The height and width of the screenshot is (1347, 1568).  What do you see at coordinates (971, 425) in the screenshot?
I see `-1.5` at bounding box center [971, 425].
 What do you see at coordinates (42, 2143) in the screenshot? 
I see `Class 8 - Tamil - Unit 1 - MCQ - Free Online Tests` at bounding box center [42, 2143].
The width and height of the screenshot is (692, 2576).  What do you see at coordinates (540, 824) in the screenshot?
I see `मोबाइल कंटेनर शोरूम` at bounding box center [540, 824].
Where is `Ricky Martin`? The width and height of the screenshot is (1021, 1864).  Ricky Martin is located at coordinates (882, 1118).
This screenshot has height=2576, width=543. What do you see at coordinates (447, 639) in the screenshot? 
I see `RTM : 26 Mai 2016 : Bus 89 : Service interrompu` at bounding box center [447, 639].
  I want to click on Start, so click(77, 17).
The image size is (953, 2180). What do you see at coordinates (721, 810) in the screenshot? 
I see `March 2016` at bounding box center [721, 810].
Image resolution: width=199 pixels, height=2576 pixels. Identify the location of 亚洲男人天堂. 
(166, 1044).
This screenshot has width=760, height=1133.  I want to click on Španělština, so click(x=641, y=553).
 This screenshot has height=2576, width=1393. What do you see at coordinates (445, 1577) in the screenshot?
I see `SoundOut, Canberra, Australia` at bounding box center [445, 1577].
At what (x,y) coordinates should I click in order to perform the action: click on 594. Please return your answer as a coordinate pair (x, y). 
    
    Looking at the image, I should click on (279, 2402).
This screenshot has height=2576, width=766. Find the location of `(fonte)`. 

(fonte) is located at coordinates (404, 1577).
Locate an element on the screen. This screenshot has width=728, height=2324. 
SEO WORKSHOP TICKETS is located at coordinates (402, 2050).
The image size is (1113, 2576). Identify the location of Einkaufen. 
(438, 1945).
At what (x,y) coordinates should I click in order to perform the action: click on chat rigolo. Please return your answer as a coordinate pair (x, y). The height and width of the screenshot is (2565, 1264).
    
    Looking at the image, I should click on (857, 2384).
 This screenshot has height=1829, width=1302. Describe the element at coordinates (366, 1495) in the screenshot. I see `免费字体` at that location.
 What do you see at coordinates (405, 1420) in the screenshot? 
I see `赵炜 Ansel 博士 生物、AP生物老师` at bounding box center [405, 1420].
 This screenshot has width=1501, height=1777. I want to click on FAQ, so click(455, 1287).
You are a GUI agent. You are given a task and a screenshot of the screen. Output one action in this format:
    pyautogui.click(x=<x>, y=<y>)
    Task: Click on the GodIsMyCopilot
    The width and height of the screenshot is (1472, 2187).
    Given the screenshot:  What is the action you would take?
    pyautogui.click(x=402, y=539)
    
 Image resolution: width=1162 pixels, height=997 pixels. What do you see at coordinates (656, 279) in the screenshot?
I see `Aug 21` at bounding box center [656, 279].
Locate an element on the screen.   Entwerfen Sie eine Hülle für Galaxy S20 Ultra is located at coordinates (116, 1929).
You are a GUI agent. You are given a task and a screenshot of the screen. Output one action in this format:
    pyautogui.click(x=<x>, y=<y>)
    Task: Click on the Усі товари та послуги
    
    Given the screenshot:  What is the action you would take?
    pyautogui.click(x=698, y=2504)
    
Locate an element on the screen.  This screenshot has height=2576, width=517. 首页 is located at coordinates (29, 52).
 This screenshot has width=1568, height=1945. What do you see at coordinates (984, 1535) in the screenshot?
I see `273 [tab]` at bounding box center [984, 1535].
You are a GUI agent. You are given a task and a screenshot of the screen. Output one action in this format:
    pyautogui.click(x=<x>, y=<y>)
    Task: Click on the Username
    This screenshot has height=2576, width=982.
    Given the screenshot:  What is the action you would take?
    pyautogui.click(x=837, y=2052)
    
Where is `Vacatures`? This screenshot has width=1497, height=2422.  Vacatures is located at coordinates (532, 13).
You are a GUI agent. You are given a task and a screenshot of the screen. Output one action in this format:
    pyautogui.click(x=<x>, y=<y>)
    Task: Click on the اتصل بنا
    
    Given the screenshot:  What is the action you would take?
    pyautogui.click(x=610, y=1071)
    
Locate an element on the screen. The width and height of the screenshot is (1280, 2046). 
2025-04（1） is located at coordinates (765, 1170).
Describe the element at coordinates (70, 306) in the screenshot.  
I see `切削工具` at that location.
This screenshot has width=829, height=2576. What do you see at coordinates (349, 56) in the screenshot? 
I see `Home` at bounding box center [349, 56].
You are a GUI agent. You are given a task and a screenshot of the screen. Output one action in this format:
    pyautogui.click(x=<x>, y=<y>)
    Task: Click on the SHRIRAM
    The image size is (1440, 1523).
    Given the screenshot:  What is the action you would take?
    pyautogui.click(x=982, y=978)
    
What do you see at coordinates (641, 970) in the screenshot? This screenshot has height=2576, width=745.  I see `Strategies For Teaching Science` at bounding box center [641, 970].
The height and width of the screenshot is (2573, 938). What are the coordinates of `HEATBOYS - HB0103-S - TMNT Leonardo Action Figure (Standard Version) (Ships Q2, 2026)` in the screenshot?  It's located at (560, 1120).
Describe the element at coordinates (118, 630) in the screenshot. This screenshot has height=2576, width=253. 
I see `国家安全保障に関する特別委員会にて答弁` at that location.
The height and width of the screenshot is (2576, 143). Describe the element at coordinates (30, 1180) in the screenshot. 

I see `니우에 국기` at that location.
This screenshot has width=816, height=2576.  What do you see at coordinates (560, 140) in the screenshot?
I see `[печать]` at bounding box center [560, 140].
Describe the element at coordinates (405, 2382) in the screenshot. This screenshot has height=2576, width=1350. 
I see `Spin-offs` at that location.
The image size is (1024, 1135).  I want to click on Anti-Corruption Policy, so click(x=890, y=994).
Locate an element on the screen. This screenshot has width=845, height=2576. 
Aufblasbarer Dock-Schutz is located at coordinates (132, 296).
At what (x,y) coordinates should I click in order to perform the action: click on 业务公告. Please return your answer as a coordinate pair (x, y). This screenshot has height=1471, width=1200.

•••

Aim of the task
Write out the whole listing once more, exactly as it reads.

Exercise answer
The height and width of the screenshot is (1347, 1568).  What do you see at coordinates (971, 425) in the screenshot?
I see `-1.5` at bounding box center [971, 425].
 What do you see at coordinates (42, 2143) in the screenshot? 
I see `Class 8 - Tamil - Unit 1 - MCQ - Free Online Tests` at bounding box center [42, 2143].
The width and height of the screenshot is (692, 2576).  What do you see at coordinates (540, 824) in the screenshot?
I see `मोबाइल कंटेनर शोरूम` at bounding box center [540, 824].
Where is `Ricky Martin`? The width and height of the screenshot is (1021, 1864).  Ricky Martin is located at coordinates (882, 1118).
This screenshot has height=2576, width=543. What do you see at coordinates (447, 639) in the screenshot? 
I see `RTM : 26 Mai 2016 : Bus 89 : Service interrompu` at bounding box center [447, 639].
  I want to click on Start, so click(77, 17).
The image size is (953, 2180). What do you see at coordinates (721, 810) in the screenshot? 
I see `March 2016` at bounding box center [721, 810].
Image resolution: width=199 pixels, height=2576 pixels. Identify the location of 亚洲男人天堂. 
(166, 1044).
This screenshot has width=760, height=1133.  I want to click on Španělština, so click(x=641, y=553).
 This screenshot has height=2576, width=1393. What do you see at coordinates (445, 1577) in the screenshot?
I see `SoundOut, Canberra, Australia` at bounding box center [445, 1577].
At what (x,y) coordinates should I click in order to perform the action: click on 594. Please return your answer as a coordinate pair (x, y). 
    
    Looking at the image, I should click on (279, 2402).
This screenshot has height=2576, width=766. Find the location of `(fonte)`. 

(fonte) is located at coordinates (404, 1577).
Locate an element on the screen. This screenshot has width=728, height=2324. 
SEO WORKSHOP TICKETS is located at coordinates (402, 2050).
The image size is (1113, 2576). Identify the location of Einkaufen. 
(438, 1945).
At what (x,y) coordinates should I click in order to perform the action: click on chat rigolo. Please return your answer as a coordinate pair (x, y). The height and width of the screenshot is (2565, 1264).
    
    Looking at the image, I should click on (857, 2384).
 This screenshot has height=1829, width=1302. Describe the element at coordinates (366, 1495) in the screenshot. I see `免费字体` at that location.
 What do you see at coordinates (405, 1420) in the screenshot? 
I see `赵炜 Ansel 博士 生物、AP生物老师` at bounding box center [405, 1420].
 This screenshot has width=1501, height=1777. I want to click on FAQ, so click(455, 1287).
You are a GUI agent. You are given a task and a screenshot of the screen. Output one action in this format:
    pyautogui.click(x=<x>, y=<y>)
    Task: Click on the GodIsMyCopilot
    The width and height of the screenshot is (1472, 2187).
    Given the screenshot:  What is the action you would take?
    pyautogui.click(x=402, y=539)
    
 Image resolution: width=1162 pixels, height=997 pixels. What do you see at coordinates (656, 279) in the screenshot?
I see `Aug 21` at bounding box center [656, 279].
Locate an element on the screen.   Entwerfen Sie eine Hülle für Galaxy S20 Ultra is located at coordinates (116, 1929).
You are a GUI agent. You are given a task and a screenshot of the screen. Output one action in this format:
    pyautogui.click(x=<x>, y=<y>)
    Task: Click on the Усі товари та послуги
    
    Given the screenshot:  What is the action you would take?
    pyautogui.click(x=698, y=2504)
    
Locate an element on the screen.  This screenshot has height=2576, width=517. 首页 is located at coordinates (29, 52).
 This screenshot has width=1568, height=1945. What do you see at coordinates (984, 1535) in the screenshot?
I see `273 [tab]` at bounding box center [984, 1535].
You are a GUI agent. You are given a task and a screenshot of the screen. Output one action in this format:
    pyautogui.click(x=<x>, y=<y>)
    Task: Click on the Username
    This screenshot has height=2576, width=982.
    Given the screenshot:  What is the action you would take?
    pyautogui.click(x=837, y=2052)
    
Where is `Vacatures`? This screenshot has width=1497, height=2422.  Vacatures is located at coordinates (532, 13).
You are a GUI agent. You are given a task and a screenshot of the screen. Output one action in this format:
    pyautogui.click(x=<x>, y=<y>)
    Task: Click on the اتصل بنا
    
    Given the screenshot:  What is the action you would take?
    pyautogui.click(x=610, y=1071)
    
Locate an element on the screen. The width and height of the screenshot is (1280, 2046). 
2025-04（1） is located at coordinates (765, 1170).
Describe the element at coordinates (70, 306) in the screenshot.  
I see `切削工具` at that location.
This screenshot has width=829, height=2576. What do you see at coordinates (349, 56) in the screenshot? 
I see `Home` at bounding box center [349, 56].
You are a GUI agent. You are given a task and a screenshot of the screen. Output one action in this format:
    pyautogui.click(x=<x>, y=<y>)
    Task: Click on the SHRIRAM
    The image size is (1440, 1523).
    Given the screenshot:  What is the action you would take?
    pyautogui.click(x=982, y=978)
    
What do you see at coordinates (641, 970) in the screenshot? This screenshot has height=2576, width=745.  I see `Strategies For Teaching Science` at bounding box center [641, 970].
The height and width of the screenshot is (2573, 938). What are the coordinates of `HEATBOYS - HB0103-S - TMNT Leonardo Action Figure (Standard Version) (Ships Q2, 2026)` in the screenshot?  It's located at (560, 1120).
Describe the element at coordinates (118, 630) in the screenshot. This screenshot has height=2576, width=253. 
I see `国家安全保障に関する特別委員会にて答弁` at that location.
The height and width of the screenshot is (2576, 143). Describe the element at coordinates (30, 1180) in the screenshot. 

I see `니우에 국기` at that location.
This screenshot has width=816, height=2576.  What do you see at coordinates (560, 140) in the screenshot?
I see `[печать]` at bounding box center [560, 140].
Describe the element at coordinates (405, 2382) in the screenshot. This screenshot has height=2576, width=1350. 
I see `Spin-offs` at that location.
The image size is (1024, 1135).  I want to click on Anti-Corruption Policy, so click(x=890, y=994).
Locate an element on the screen. This screenshot has width=845, height=2576. 
Aufblasbarer Dock-Schutz is located at coordinates (132, 296).
At what (x,y) coordinates should I click in order to perform the action: click on 业务公告. Please return your answer as a coordinate pair (x, y). This screenshot has height=1471, width=1200.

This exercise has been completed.